Your task> Below are the entries; transcribe them exactly and drop every picture.

Stored dataset items:
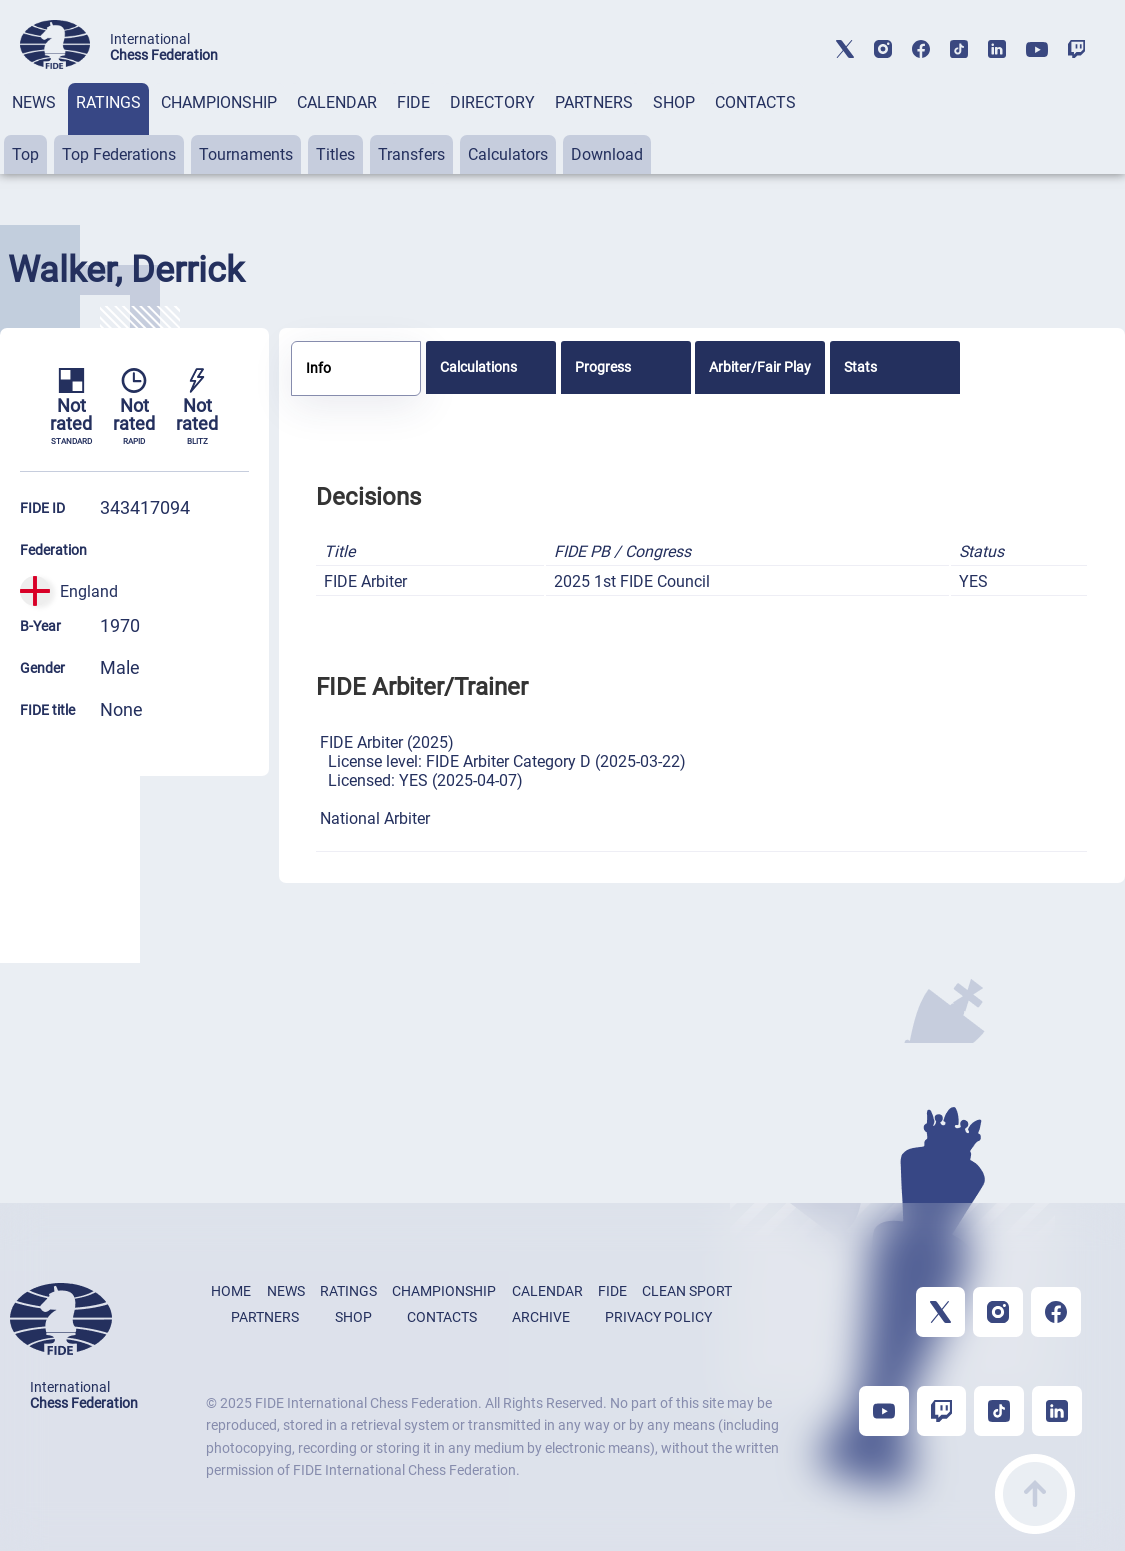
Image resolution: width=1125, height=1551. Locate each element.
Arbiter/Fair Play (760, 367)
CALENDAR (337, 102)
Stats (860, 367)
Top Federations (119, 154)
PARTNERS (594, 102)
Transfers (411, 154)
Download (607, 154)
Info (318, 368)
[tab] (34, 128)
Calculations (478, 367)
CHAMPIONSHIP (219, 102)
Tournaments (246, 154)
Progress (603, 367)
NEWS (34, 102)
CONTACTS (755, 102)
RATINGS (108, 102)
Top (25, 154)
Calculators (508, 154)
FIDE (413, 102)
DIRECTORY (492, 102)
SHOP (674, 102)
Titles (335, 154)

Answer for the task>
Image resolution: width=1125, height=1551. Locate each element.
Arbiter/Fair Play (760, 367)
CALENDAR (337, 102)
Stats (860, 367)
Top Federations (119, 154)
PARTNERS (594, 102)
Transfers (411, 154)
Download (607, 154)
Info (318, 368)
[tab] (34, 128)
Calculations (478, 367)
CHAMPIONSHIP (219, 102)
Tournaments (246, 154)
Progress (603, 367)
NEWS (34, 102)
CONTACTS (755, 102)
RATINGS (108, 102)
Top (25, 154)
Calculators (508, 154)
FIDE (413, 102)
DIRECTORY (492, 102)
SHOP (674, 102)
Titles (335, 154)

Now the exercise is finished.